1. Basic Operations on Lists

  • Problem: Implement a program to reverse a list

  • Usage: The list is traversed, and its elements are reordered.

  • Core Java:

    import java.util.*;

public class ReverseList {
    public static List<Integer> reverseList(List<Integer> list) {
        Collections.reverse(list);
        return list;
    }
}

  • Java 8:

    import java.util.*;
import java.util.stream.*;

public class ReverseList {
    public static List<Integer> reverseList(List<Integer> list) {
        return IntStream.rangeClosed(1, list.size())
                        .mapToObj(i -> list.get(list.size() - i))
                        .collect(Collectors.toList());
    }
}


  • Problem: Write a program to remove duplicates from a list.

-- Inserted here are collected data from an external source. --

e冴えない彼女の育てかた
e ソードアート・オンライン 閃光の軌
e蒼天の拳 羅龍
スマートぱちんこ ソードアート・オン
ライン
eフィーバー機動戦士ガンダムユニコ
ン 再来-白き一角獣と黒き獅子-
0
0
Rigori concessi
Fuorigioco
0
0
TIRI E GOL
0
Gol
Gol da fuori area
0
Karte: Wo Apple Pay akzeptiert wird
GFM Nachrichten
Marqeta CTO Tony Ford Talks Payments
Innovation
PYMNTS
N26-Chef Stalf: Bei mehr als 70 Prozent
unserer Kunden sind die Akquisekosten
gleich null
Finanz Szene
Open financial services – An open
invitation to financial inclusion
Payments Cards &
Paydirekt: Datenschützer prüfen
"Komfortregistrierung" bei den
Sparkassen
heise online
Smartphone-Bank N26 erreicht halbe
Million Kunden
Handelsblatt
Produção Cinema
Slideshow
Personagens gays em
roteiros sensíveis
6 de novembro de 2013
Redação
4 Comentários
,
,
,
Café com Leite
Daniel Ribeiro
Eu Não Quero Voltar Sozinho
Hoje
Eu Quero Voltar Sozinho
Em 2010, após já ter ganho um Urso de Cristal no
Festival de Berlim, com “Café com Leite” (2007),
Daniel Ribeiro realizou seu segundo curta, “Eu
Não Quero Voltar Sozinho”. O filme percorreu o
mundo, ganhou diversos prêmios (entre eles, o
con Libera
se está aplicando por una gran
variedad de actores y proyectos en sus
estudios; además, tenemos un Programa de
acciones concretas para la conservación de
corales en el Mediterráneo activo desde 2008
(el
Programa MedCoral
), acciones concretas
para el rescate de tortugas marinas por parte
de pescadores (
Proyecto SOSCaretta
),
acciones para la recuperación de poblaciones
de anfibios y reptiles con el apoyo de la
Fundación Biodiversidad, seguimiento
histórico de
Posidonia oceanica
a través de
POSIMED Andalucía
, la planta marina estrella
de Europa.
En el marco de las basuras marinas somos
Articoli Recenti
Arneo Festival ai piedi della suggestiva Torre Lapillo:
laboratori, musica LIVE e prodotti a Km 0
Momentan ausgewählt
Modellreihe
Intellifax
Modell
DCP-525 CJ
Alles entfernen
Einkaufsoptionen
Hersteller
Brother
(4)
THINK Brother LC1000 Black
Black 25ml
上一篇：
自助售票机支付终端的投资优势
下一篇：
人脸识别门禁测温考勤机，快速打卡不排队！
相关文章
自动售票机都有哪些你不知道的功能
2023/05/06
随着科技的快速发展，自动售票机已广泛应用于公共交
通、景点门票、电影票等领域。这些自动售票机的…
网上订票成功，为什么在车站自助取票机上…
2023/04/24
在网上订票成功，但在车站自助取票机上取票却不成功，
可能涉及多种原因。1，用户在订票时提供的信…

  • Usage: Lists are used to store unique elements.

  • Core Java:

    import java.util.*;

public class RemoveDuplicates {
    public static List<Integer> removeDuplicates(List<Integer> list) {
        return new ArrayList<>(new HashSet<>(list));
    }
}

  • Java 8:

    import java.util.*;
import java.util.stream.*;

public class RemoveDuplicates {
    public static List<Integer> removeDuplicates(List<Integer> list) {
        return list.stream()
                   .distinct()
                   .collect(Collectors.toList());
    }
}

2. Searching and Sorting

  • Problem: Implement a binary search on a sorted list.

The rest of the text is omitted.